Book Synopsis Geometric Modeling in Probability and Statistics by : Ovidiu Calin
Download or read book Geometric Modeling in Probability and Statistics written by Ovidiu Calin and published by Springer. This book was released on 2014-07-17 with total page 389 pages. Available in PDF, EPUB and Kindle. Book excerpt: This book covers topics of Informational Geometry, a field which deals with the differential geometric study of the manifold probability density functions. This is a field that is increasingly attracting the interest of researchers from many different areas of science, including mathematics, statistics, geometry, computer science, signal processing, physics and neuroscience. It is the authors’ hope that the present book will be a valuable reference for researchers and graduate students in one of the aforementioned fields. This textbook is a unified presentation of differential geometry and probability theory, and constitutes a text for a course directed at graduate or advanced undergraduate students interested in applications of differential geometry in probability and statistics. The book contains over 100 proposed exercises meant to help students deepen their understanding, and it is accompanied by software that is able to provide numerical computations of several information geometric objects. The reader will understand a flourishing field of mathematics in which very few books have been written so far.
Information geometry provides the mathematical sciences with a fresh framework of analysis. This book presents a comprehensive introduction to the mathematical foundation of information geometry. It provides an overview of many areas of applications, such as statistics, linear systems, information theory, quantum mechanics, and convex analysis.

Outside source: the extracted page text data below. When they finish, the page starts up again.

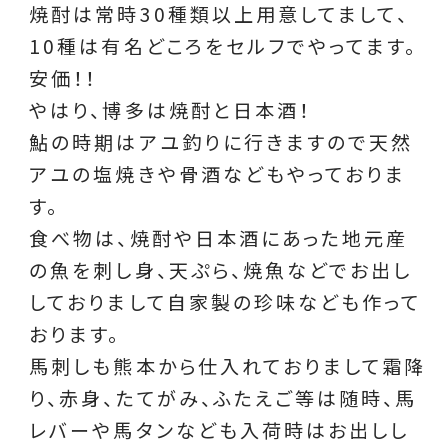
焼酎は常時30種類以上用意してまして、
10種は有名どころをセルフでやってます。
安価！！
やはり、博多は焼酎と日本酒！
鮎の時期はアユ釣りに行きますので天然
アユの塩焼きや骨酒などもやっておりま
す。
食べ物は、焼酎や日本酒にあった地元産
の魚を刺し身、天ぷら、焼魚などでお出し
しておりまして自家製の珍味なども作って
おります。
馬刺しも熊本から仕入れておりまして霜降
り、赤身、たてがみ、ふたえご等は随時、馬
レバーや馬タンなども入荷時はお出しし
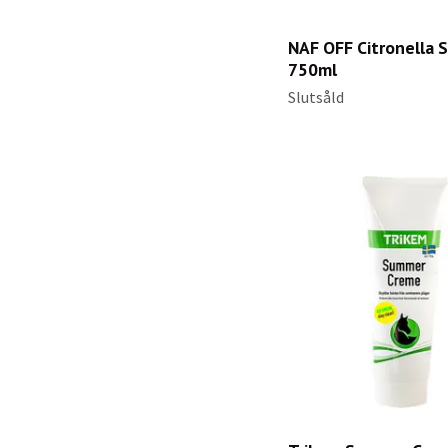
NAF OFF Citronella S
750ml
Slutsåld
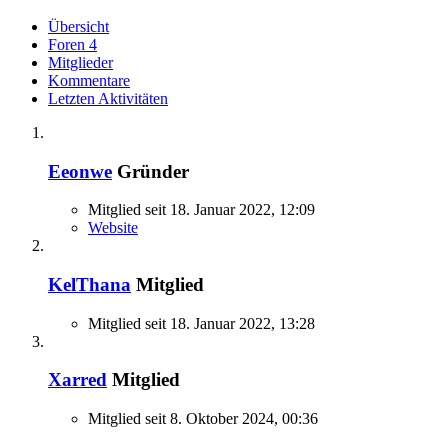
Übersicht
Foren
4
Mitglieder
Kommentare
Letzten Aktivitäten
Eeonwe
Gründer
Mitglied seit 18. Januar 2022, 12:09
Website
KelThana
Mitglied
Mitglied seit 18. Januar 2022, 13:28
Xarred
Mitglied
Mitglied seit 8. Oktober 2024, 00:36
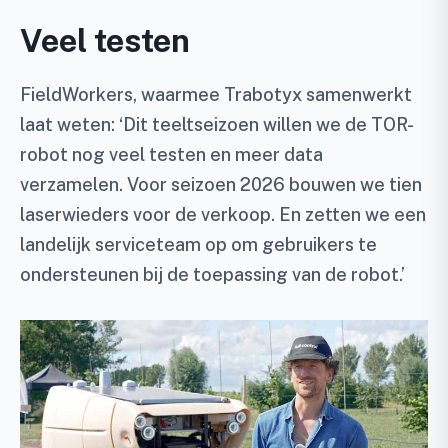
Veel testen
FieldWorkers, waarmee Trabotyx samenwerkt
laat weten: ‘Dit teeltseizoen willen we de TOR-
robot nog veel testen en meer data
verzamelen. Voor seizoen 2026 bouwen we tien
laserwieders voor de verkoop. En zetten we een
landelijk serviceteam op om gebruikers te
ondersteunen bij de toepassing van de robot.’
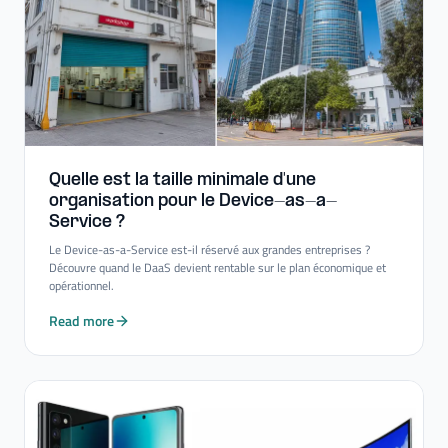
Quelle est la taille minimale d'une
organisation pour le Device-​as-​a-​
Service ?
Le Device-as-a-Service est-il réservé aux grandes entreprises ?
Découvre quand le DaaS devient rentable sur le plan économique et
opérationnel.
Read more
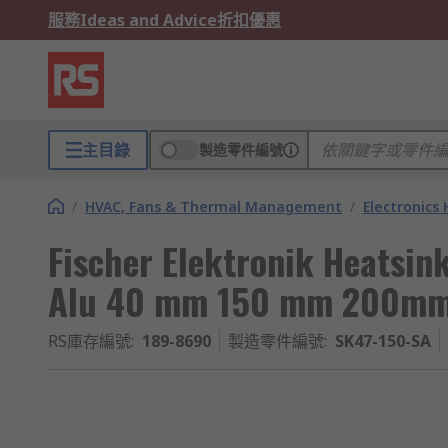
服務
Ideas and Advice
折扣優惠
主目錄
製造零件編號
/
HVAC, Fans & Thermal Management
/
Electronics
Fischer Elektronik Heatsin
Alu 40 mm 150 mm 200m
RS庫存編號
:
189-8690
製造零件編號
:
SK47-150-SA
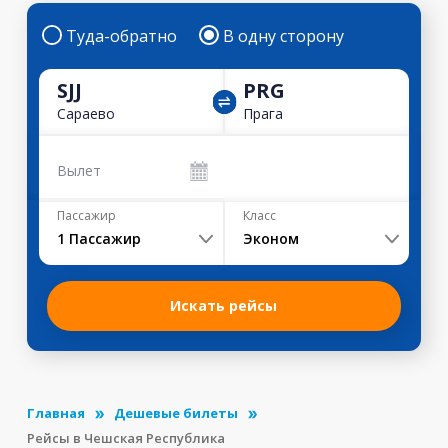
Туда-обратно
В одну сторону
SJJ
PRG
Сараево
Прага
Вылет
Пассажир
Класс
1
Пассажир
Эконом
Искать рейсы
Главная
Дешевые билеты
Рейсы в Чешская Республика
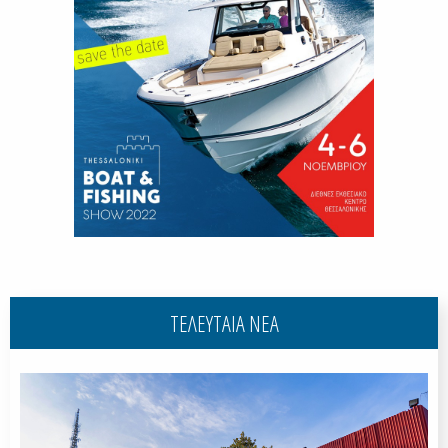
ΤΕΛΕΥΤΑΙΑ ΝΕΑ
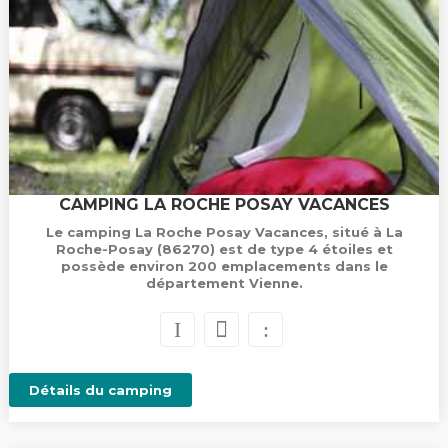
CAMPING LA ROCHE POSAY VACANCES
Le camping La Roche Posay Vacances, situé à La
Roche-Posay (86270) est de type 4 étoiles et
possède environ 200 emplacements dans le
département Vienne.
Détails du camping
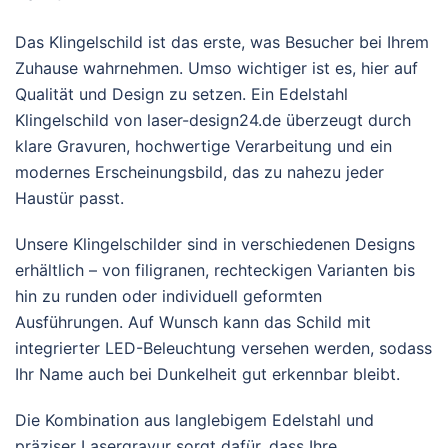
Das Klingelschild ist das erste, was Besucher bei Ihrem
Zuhause wahrnehmen. Umso wichtiger ist es, hier auf
Qualität und Design zu setzen. Ein Edelstahl
Klingelschild von laser-design24.de überzeugt durch
klare Gravuren, hochwertige Verarbeitung und ein
modernes Erscheinungsbild, das zu nahezu jeder
Haustür passt.
Unsere Klingelschilder sind in verschiedenen Designs
erhältlich – von filigranen, rechteckigen Varianten bis
hin zu runden oder individuell geformten
Ausführungen. Auf Wunsch kann das Schild mit
integrierter LED-Beleuchtung versehen werden, sodass
Ihr Name auch bei Dunkelheit gut erkennbar bleibt.
Die Kombination aus langlebigem Edelstahl und
präziser Lasergravur sorgt dafür, dass Ihre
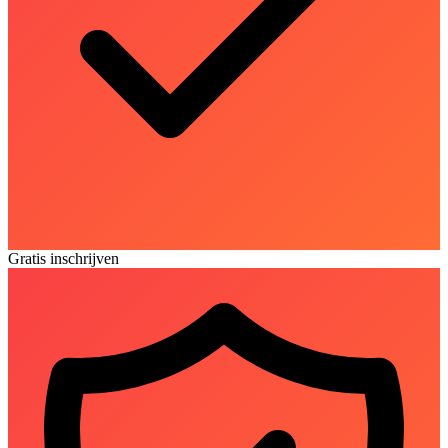
Gratis inschrijven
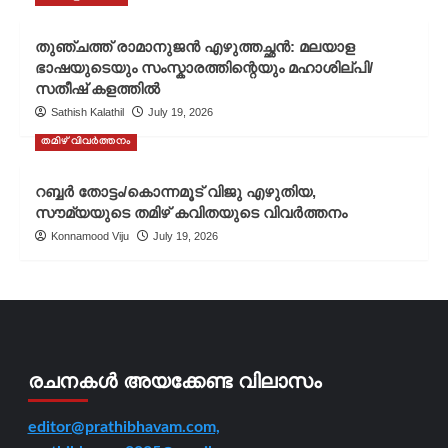
തുഞ്ചത്ത് രാമാനുജൻ എഴുത്തച്ഛൻ: മലയാള
ഭാഷയുടെയും സംസ്കാരത്തിന്റെയും മഹാശില്പി/
സതീഷ് കളത്തിൽ
Sathish Kalathil
July 19, 2026
തമിഴ് വിവർത്തനം
റബ്ബർ തോട്ടം/കൊന്നമൂട് വിജു എഴുതിയ,
സൗമ്യയുടെ തമിഴ് കവിതയുടെ വിവർത്തനം
Konnamood Viju
July 19, 2026
രചനകൾ അയക്കേണ്ട വിലാസം
editor@prathibhavam.com,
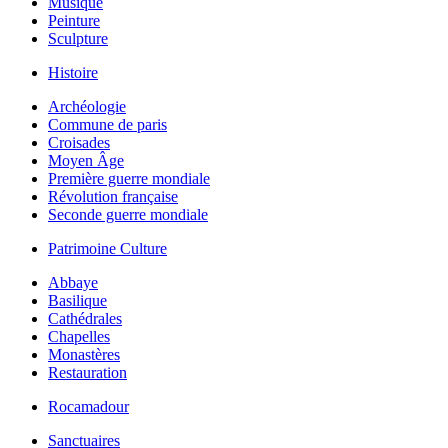
Musique
Peinture
Sculpture
Histoire
Archéologie
Commune de paris
Croisades
Moyen Âge
Première guerre mondiale
Révolution française
Seconde guerre mondiale
Patrimoine Culture
Abbaye
Basilique
Cathédrales
Chapelles
Monastères
Restauration
Rocamadour
Sanctuaires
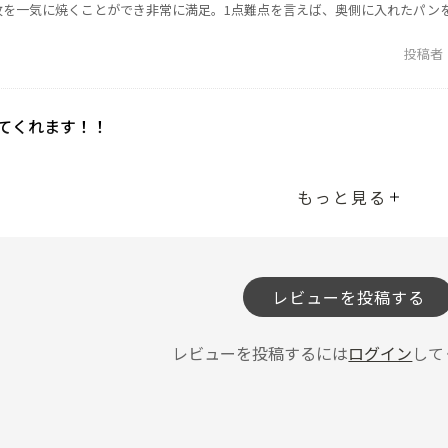
枚を一気に焼くことができ非常に満足。1点難点を言えば、奥側に入れたパン
投稿者
てくれます！！
もっと見る
ど、どのような食材でも、外はサクッと、中はフワッとの、サクフワ食感に
タルではなく）アナログのため、コツを掴むまでに少し時間がかかりました
にコツを掴み、今では自分の好みの焼き加減を見つけることができ、毎日の
レビューを投稿する
投稿者
レビューを投稿するには
ログイン
して
ん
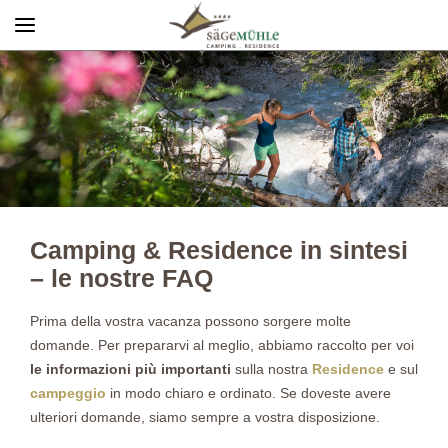
Menü
Info rechts
Camping & Residence in sintesi
– le nostre FAQ
Prima della vostra vacanza possono sorgere molte
domande. Per prepararvi al meglio, abbiamo raccolto per voi
le informazioni più importanti
sulla nostra
Residence
e sul
campeggio
in modo chiaro e ordinato. Se doveste avere
ulteriori domande, siamo sempre a vostra disposizione.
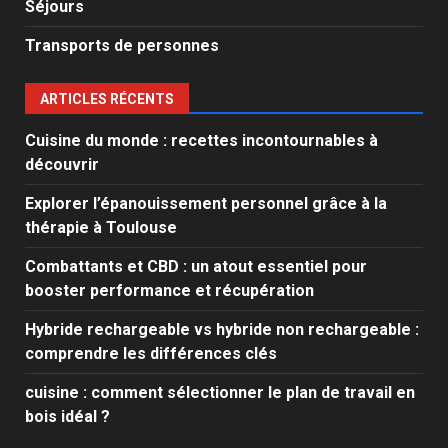
Séjours
Transports de personnes
ARTICLES RÉCENTS
Cuisine du monde : recettes incontournables à
découvrir
Explorer l’épanouissement personnel grâce à la
thérapie à Toulouse
Combattants et CBD : un atout essentiel pour
booster performance et récupération
Hybride rechargeable vs hybride non rechargeable :
comprendre les différences clés
cuisine : comment sélectionner le plan de travail en
bois idéal ?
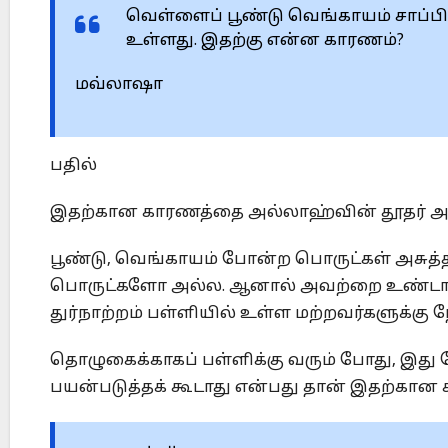
வெள்ளைப் பூண்டு வெங்காயம் சாப்பிட
உள்ளது. இதற்கு என்ன காரணம்?
மவ்லாஷா
பதில்
இதற்கான காரணத்தை அல்லாஹ்வின் தூதர் அவர்
பூண்டு, வெங்காயம் போன்ற பொருட்கள் அசுத்
பொருட்களோ அல்ல. ஆனால் அவற்றை உண்டால் நீண
துர்நாற்றம் பள்ளியில் உள்ள மற்றவர்களுக்கு 
தொழுகைக்காகப் பள்ளிக்கு வரும் போது, இது 
பயன்படுத்தக் கூடாது என்பது தான் இதற்கான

Book Synopsis Methods of Information Geometry by : Shun-ichi Amari
Download or read book Methods of Information Geometry written by Shun-ichi Amari and published by American Mathematical Soc.. This book was released on 2000 with total page 220 pages. Available in PDF, EPUB and Kindle. Book excerpt: Information geometry provides the mathematical sciences with a fresh framework of analysis. This book presents a comprehensive introduction to the mathematical foundation of information geometry. It provides an overview of many areas of applications, such as statistics, linear systems, information theory, quantum mechanics, and convex analysis.